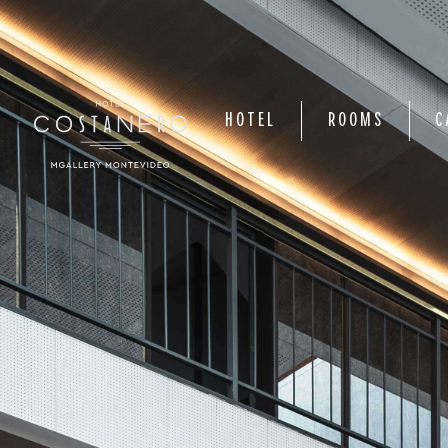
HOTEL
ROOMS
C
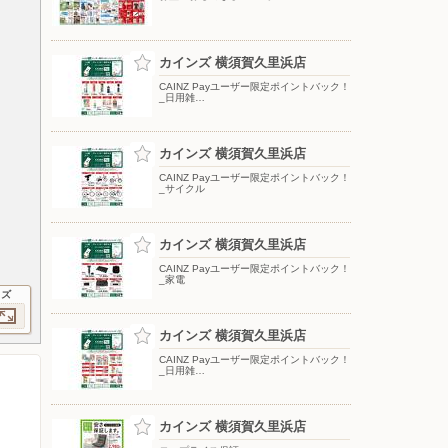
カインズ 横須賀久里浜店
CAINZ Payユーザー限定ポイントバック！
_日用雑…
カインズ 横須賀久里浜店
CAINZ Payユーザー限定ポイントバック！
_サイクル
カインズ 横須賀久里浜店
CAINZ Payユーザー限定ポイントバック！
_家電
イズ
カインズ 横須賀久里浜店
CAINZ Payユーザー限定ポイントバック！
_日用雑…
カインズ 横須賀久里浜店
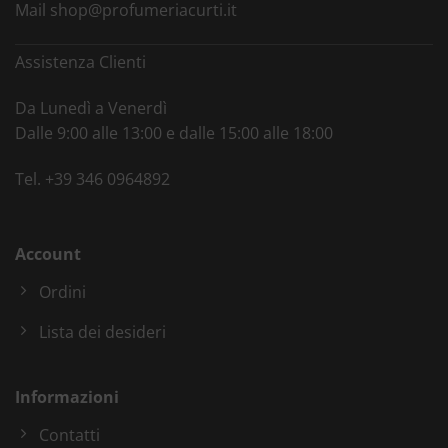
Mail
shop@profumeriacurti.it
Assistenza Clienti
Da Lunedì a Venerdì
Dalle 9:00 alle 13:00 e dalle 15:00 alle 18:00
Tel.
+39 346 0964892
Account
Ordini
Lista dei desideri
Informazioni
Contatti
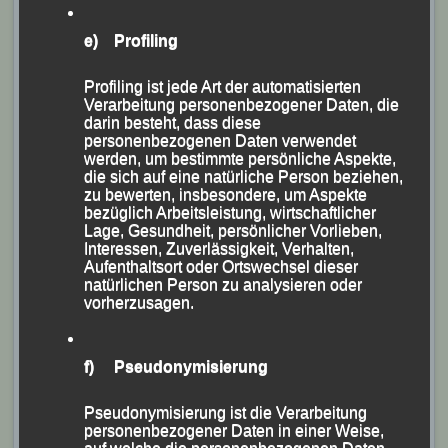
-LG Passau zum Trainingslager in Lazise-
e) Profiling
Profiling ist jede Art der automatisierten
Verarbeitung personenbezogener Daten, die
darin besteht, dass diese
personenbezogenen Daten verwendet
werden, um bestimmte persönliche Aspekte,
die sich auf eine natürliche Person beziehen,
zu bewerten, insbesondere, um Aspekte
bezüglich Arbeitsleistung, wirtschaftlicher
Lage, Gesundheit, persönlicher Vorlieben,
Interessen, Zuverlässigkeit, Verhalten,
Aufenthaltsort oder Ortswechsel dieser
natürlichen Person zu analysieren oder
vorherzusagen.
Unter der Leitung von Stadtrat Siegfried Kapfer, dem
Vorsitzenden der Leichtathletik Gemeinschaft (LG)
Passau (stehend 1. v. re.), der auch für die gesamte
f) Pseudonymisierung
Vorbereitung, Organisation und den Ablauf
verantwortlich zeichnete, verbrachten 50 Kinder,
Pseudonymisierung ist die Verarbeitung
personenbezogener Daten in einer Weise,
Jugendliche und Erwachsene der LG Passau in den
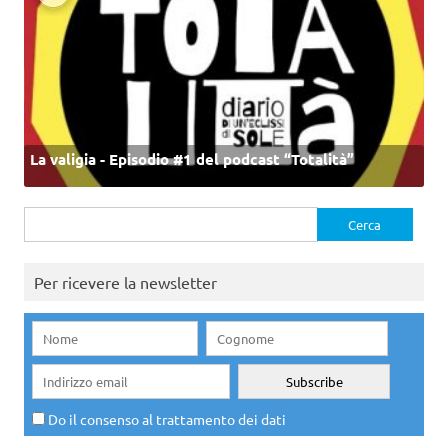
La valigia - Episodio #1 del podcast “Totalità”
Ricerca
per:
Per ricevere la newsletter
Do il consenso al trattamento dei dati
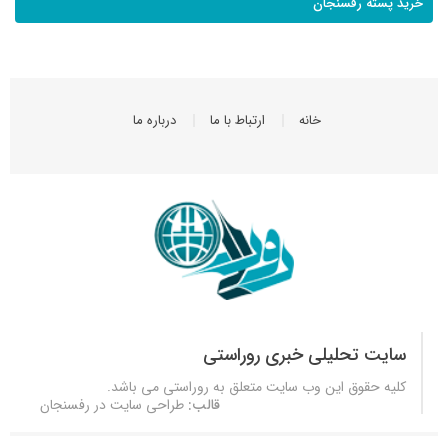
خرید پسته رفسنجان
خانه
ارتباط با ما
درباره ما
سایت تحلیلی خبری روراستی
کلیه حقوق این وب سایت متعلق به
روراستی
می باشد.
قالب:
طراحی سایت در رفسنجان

:::

WHAT THE EXERCISE ASKS: Only the pictures stay out; everything else in the listing above must be repeated exactly.

EXERCISE SOLUTION:
HOTEL
ROOMS
C
カインズ 横須賀久里浜店
CAINZ Payユーザー限定ポイントバック！
_日用雑…
カインズ 横須賀久里浜店
CAINZ Payユーザー限定ポイントバック！
_サイクル
カインズ 横須賀久里浜店
CAINZ Payユーザー限定ポイントバック！
_家電
イズ
カインズ 横須賀久里浜店
CAINZ Payユーザー限定ポイントバック！
_日用雑…
カインズ 横須賀久里浜店
Mail
shop@profumeriacurti.it
Assistenza Clienti
Da Lunedì a Venerdì
Dalle 9:00 alle 13:00 e dalle 15:00 alle 18:00
Tel.
+39 346 0964892
Account
Ordini
Lista dei desideri
Informazioni
Contatti
-LG Passau zum Trainingslager in Lazise-
e) Profiling
Profiling ist jede Art der automatisierten
Verarbeitung personenbezogener Daten, die
darin besteht, dass diese
personenbezogenen Daten verwendet
werden, um bestimmte persönliche Aspekte,
die sich auf eine natürliche Person beziehen,
zu bewerten, insbesondere, um Aspekte
bezüglich Arbeitsleistung, wirtschaftlicher
Lage, Gesundheit, persönlicher Vorlieben,
Interessen, Zuverlässigkeit, Verhalten,
Aufenthaltsort oder Ortswechsel dieser
natürlichen Person zu analysieren oder
vorherzusagen.
Unter der Leitung von Stadtrat Siegfried Kapfer, dem
Vorsitzenden der Leichtathletik Gemeinschaft (LG)
Passau (stehend 1. v. re.), der auch für die gesamte
f) Pseudonymisierung
Vorbereitung, Organisation und den Ablauf
verantwortlich zeichnete, verbrachten 50 Kinder,
Pseudonymisierung ist die Verarbeitung
personenbezogener Daten in einer Weise,
Jugendliche und Erwachsene der LG Passau in den
La valigia - Episodio #1 del podcast “Totalità”
Ricerca
per:
Per ricevere la newsletter
Do il consenso al trattamento dei dati
خرید پسته رفسنجان
خانه
ارتباط با ما
درباره ما
سایت تحلیلی خبری روراستی
کلیه حقوق این وب سایت متعلق به
روراستی
می باشد.
قالب:
طراحی سایت در رفسنجان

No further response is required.